Close up image of Sawyer's talons.

Eyesight: Another characteristic of owls is the large size of their eyes. They are so large, in fact, that there is no space for extrinsic muscles to move them. As a result, there is a bony ring around each eye that fixes them in place. While humans and most mammals can look to the left and right with their eyes without turning their head, owls cannot. To compensate for the lack of eye movement, owls have twice as many vertebrae in their necks as mammals, we have seven while they have 14. This allows them to turn their heads about 270 degrees each way (not the commonly believed 360 degrees) and gives them the ability to stand up very tall. Owls, like many other birds, also have a clear third eyelid called the nictitating membrane that is used to protect their eyes while hunting.

Facial discs & hearing: Like all owls, saw-whet owls have a facial disc consisting of stiff feathers around their beak and eyes that directs sound back to their asymmetrically placed ears (one is more up and forward and the other down and backward, although which is which differs with species). This adaptation allows owls to locate their prey by triangulating the source of a sound. Some owls rely more on sound than others for hunting. Saw-whets have relatively large facial discs compared to their eyes, which tells you that they hunt primarily by sound. Owls with larger eyes and smaller facial discs like great horned owls rely more heavily on sight for hunting, although hearing is still important.

Profile image of Sawyer's face.

Identifying characteristics:

Saw-whet owls are the fifth smallest owl in North America. The four species that are smaller are the northern pygmy owl (Glauciduim gnoma), ferruginous pygmy owl (Glaucidium brasilianum), flammulated owl (Otus flammeolus), and elf owl (Micrathene whitneyi). Because they are so small in size and highly nocturnal, the saw-whet owl is very hard to spot. 

The name of the northern saw-whet owl is derived from the sound of their voice, which resembles “whetting” or the sharpening of a saw. Usually this shrill call will be given many times in succession. Additional vocalizations include whines, guttural sounds, tsst call, squeaks, and high-pitched barks. 

Saw-whet owls can be identified by their brown plumage, light colored facial disks, and lack of ear tufts, which make them very round in appearance. They also have feathering down to their toes that helps keep them warm in cooler climates. Juvenile saw-whet owls have dark feathering on their wings and head and orange-colored chests, with the prominent white “v” between their eyes. They retain this juvenile coloring until they are a year old.

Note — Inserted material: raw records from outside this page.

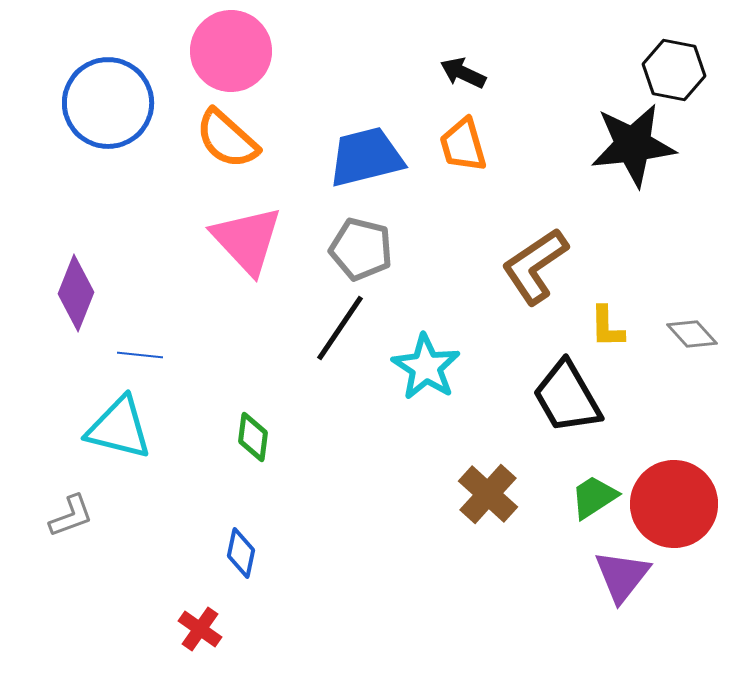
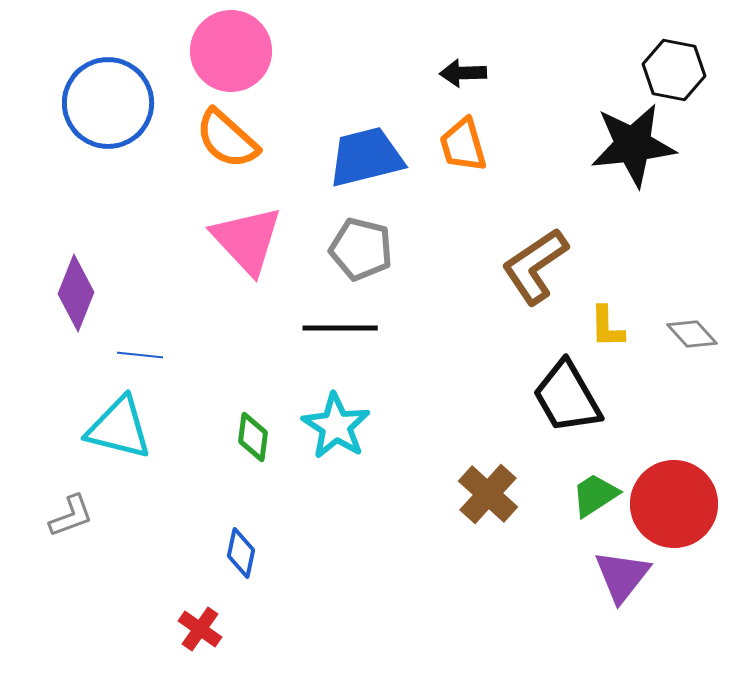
black arrow: rotated 27 degrees counterclockwise
black line: rotated 56 degrees clockwise
cyan star: moved 90 px left, 59 px down
green trapezoid: moved 1 px right, 2 px up
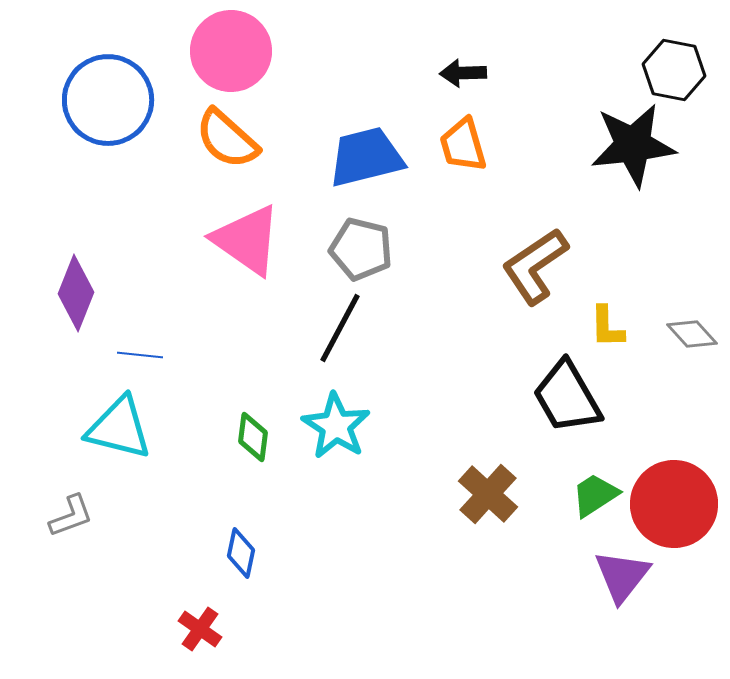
blue circle: moved 3 px up
pink triangle: rotated 12 degrees counterclockwise
black line: rotated 62 degrees counterclockwise
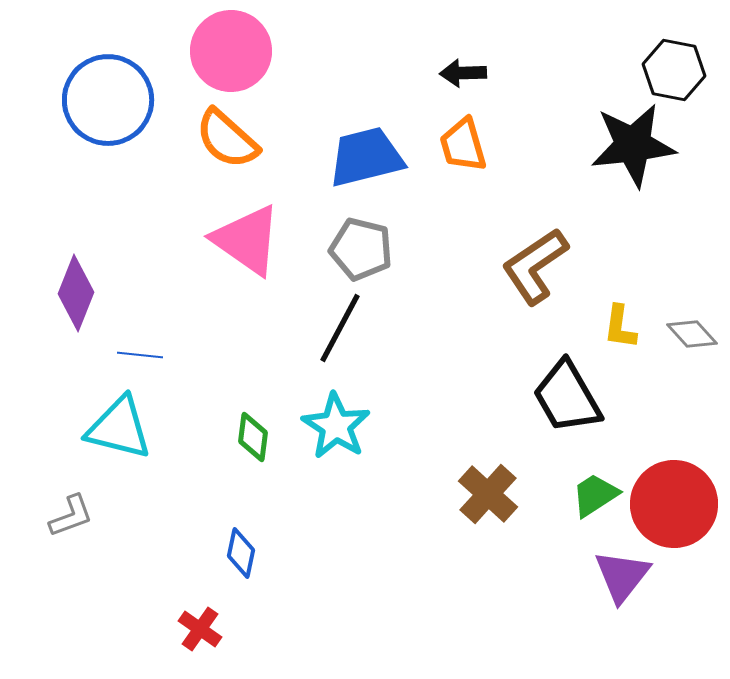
yellow L-shape: moved 13 px right; rotated 9 degrees clockwise
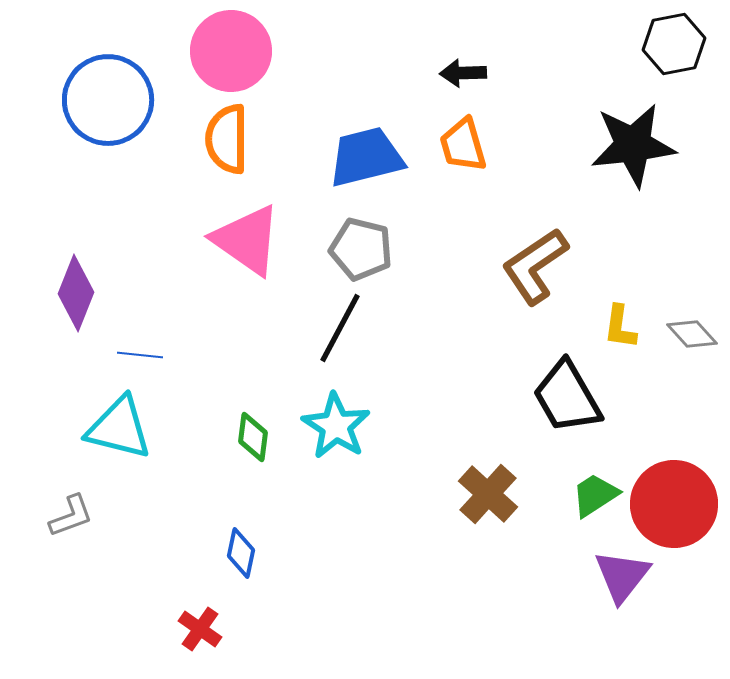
black hexagon: moved 26 px up; rotated 22 degrees counterclockwise
orange semicircle: rotated 48 degrees clockwise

The white “v” can be seen on adult saw-whet owls but it is accompanied by a predominantly white facial disk. These little owls are prey for larger owls and hawks and it is thought the faint white “v” on the back of their head may help to fool their enemies. Predators avoid having their prey face them, and by having a “v” in front and behind them, a saw-whet owl may look like it has eyes on the back and front of its head! The idea is similar to butterflies that have patterns on their wings that look like eyes.